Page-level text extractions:
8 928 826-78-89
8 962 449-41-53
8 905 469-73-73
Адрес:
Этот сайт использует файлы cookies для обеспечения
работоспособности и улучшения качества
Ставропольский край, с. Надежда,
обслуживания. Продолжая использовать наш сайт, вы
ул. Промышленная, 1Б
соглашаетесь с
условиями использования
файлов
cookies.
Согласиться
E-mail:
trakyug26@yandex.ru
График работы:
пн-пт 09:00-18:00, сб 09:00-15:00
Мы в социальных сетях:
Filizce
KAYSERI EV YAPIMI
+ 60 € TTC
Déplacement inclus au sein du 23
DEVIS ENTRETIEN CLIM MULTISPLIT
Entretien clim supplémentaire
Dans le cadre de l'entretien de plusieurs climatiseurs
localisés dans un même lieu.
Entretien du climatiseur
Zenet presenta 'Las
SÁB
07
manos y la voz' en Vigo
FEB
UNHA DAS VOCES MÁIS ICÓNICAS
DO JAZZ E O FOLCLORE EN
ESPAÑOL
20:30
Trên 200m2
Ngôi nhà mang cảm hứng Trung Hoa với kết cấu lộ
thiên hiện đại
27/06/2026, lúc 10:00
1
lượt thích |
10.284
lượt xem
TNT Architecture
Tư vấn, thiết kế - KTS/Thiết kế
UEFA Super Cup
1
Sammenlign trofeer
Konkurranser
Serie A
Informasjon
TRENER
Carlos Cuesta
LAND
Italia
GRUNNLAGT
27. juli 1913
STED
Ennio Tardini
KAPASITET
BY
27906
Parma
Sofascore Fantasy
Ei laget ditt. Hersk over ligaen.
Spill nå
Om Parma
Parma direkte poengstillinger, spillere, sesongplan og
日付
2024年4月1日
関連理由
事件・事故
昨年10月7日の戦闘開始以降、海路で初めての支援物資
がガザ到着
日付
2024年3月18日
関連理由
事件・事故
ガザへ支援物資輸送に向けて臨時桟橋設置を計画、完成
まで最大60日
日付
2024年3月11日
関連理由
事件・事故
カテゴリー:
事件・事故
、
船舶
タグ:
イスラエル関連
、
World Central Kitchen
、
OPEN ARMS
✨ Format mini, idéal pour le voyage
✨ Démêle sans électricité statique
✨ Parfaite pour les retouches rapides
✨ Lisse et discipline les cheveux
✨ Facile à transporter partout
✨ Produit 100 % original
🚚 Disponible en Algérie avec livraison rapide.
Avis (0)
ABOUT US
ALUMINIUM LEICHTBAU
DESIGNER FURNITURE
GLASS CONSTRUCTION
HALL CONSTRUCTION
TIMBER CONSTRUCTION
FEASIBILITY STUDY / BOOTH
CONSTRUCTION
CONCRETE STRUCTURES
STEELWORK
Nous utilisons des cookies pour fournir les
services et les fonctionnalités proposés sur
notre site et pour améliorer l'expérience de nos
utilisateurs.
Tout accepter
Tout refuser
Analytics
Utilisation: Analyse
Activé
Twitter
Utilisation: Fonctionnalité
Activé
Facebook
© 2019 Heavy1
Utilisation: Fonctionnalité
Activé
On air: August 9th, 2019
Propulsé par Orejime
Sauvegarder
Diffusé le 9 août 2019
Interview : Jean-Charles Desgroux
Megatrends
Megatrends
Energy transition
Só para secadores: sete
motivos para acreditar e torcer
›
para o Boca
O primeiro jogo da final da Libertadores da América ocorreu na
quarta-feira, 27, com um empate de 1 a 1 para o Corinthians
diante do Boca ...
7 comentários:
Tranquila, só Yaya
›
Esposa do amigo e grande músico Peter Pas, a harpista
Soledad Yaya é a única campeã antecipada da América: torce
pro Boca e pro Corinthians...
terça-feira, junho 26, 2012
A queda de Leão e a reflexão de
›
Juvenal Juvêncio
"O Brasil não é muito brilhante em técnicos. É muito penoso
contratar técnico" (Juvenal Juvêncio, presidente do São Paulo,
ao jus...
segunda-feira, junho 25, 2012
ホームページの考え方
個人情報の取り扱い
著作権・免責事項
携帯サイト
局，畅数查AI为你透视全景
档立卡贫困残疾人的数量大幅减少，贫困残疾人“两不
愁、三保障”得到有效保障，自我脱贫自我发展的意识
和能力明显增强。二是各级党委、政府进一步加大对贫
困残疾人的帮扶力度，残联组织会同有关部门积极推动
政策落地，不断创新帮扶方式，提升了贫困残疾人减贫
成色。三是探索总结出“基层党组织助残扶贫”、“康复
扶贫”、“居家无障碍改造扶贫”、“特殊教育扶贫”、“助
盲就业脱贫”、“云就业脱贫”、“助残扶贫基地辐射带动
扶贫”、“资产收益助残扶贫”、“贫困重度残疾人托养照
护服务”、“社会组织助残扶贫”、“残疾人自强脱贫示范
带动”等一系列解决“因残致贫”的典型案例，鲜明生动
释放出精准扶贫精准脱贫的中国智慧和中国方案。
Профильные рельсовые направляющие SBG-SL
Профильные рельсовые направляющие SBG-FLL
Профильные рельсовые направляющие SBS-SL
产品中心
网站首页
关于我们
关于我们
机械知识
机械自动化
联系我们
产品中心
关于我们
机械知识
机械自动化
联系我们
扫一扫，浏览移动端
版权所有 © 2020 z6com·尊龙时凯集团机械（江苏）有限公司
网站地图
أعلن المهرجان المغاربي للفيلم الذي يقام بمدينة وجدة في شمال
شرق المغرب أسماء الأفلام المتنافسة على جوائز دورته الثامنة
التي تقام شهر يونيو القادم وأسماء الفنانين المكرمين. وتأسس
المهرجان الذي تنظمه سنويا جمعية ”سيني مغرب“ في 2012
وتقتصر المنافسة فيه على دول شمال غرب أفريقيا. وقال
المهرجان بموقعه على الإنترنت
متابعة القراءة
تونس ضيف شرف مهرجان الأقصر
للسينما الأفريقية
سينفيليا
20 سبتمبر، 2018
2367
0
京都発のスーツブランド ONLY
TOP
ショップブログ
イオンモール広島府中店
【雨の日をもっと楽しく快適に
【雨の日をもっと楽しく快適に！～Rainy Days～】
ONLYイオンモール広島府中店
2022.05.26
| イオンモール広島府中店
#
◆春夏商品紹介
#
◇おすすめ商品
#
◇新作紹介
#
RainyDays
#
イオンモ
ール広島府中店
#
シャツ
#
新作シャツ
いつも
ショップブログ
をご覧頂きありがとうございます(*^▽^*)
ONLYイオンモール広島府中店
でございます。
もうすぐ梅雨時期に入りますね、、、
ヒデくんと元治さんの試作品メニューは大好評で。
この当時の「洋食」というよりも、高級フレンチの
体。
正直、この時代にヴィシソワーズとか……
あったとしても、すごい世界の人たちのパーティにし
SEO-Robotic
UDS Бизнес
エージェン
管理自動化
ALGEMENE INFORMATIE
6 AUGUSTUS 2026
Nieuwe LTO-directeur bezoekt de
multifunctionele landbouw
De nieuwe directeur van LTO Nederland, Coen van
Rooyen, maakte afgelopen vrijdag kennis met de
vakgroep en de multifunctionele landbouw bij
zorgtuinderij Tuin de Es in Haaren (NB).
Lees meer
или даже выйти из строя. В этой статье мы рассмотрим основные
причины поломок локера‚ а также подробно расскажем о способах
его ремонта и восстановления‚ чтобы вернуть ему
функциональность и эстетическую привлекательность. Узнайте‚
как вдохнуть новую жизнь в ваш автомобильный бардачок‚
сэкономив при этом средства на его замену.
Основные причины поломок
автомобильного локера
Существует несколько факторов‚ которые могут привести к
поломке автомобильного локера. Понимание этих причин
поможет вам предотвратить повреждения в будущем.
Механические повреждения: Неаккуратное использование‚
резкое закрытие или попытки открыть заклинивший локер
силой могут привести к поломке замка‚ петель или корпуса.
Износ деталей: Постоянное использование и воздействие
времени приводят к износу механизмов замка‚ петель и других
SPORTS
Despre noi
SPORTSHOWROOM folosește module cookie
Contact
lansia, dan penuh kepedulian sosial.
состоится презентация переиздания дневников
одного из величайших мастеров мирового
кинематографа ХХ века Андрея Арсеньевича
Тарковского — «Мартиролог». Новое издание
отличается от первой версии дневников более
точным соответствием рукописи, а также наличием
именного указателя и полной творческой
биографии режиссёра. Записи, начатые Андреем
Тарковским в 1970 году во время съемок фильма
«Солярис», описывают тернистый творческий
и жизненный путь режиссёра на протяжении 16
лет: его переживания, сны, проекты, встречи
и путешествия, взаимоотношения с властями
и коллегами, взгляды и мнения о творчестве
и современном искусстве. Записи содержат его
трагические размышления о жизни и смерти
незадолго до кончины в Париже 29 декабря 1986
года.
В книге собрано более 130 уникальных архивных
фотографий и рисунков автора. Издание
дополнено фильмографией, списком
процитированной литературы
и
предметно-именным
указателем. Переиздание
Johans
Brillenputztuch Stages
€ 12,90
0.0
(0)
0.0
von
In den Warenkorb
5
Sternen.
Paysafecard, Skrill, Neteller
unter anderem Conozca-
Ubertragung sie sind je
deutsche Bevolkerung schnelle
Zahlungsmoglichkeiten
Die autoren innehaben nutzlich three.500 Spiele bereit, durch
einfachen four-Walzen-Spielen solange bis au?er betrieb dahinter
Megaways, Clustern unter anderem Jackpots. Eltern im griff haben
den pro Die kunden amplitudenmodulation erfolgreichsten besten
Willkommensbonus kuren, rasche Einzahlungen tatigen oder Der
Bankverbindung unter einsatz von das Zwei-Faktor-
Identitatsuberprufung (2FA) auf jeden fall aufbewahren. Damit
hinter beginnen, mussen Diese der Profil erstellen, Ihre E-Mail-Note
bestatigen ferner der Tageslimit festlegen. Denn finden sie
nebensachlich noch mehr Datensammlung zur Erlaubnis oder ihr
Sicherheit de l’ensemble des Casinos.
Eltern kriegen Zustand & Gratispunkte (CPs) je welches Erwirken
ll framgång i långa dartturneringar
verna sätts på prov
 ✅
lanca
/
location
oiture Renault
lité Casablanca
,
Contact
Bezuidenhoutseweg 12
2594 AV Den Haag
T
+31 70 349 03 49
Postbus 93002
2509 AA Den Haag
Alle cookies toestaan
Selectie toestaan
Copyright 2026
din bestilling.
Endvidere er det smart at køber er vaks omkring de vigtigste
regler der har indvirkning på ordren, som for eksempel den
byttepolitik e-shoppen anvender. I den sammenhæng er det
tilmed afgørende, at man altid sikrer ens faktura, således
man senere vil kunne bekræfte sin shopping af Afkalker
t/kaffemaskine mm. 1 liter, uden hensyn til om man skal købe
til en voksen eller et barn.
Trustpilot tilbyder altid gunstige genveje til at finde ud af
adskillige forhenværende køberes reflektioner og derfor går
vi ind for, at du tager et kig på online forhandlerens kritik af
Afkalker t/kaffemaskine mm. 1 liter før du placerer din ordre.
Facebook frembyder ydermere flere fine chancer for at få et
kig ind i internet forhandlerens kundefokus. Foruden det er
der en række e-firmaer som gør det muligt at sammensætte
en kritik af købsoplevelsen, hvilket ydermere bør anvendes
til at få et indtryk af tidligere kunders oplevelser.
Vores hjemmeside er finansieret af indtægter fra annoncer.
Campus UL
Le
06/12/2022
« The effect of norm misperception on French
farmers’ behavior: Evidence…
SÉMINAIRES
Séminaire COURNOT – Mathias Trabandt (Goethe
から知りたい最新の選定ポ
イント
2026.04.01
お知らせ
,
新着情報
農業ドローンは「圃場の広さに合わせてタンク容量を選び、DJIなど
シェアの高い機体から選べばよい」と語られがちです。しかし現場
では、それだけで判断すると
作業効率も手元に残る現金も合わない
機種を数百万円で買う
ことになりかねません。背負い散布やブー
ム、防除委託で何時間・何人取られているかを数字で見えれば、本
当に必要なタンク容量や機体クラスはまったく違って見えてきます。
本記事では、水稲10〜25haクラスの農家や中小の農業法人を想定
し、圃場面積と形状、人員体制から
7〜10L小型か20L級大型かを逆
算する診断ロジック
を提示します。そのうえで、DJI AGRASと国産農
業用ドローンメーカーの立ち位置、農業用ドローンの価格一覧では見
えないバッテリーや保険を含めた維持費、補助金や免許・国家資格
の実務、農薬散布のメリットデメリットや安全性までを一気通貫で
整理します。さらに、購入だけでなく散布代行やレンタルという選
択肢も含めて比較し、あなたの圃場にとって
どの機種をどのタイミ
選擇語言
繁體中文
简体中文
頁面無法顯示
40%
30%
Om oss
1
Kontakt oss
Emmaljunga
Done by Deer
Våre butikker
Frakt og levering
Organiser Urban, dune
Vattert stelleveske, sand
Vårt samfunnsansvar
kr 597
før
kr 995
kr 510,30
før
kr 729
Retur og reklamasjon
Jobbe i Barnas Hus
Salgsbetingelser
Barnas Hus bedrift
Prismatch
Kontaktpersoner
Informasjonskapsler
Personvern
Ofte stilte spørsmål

- Work instruction
Lines holding the string "المهرجان" in the records: how many are there? Give only the number.

- Solution
3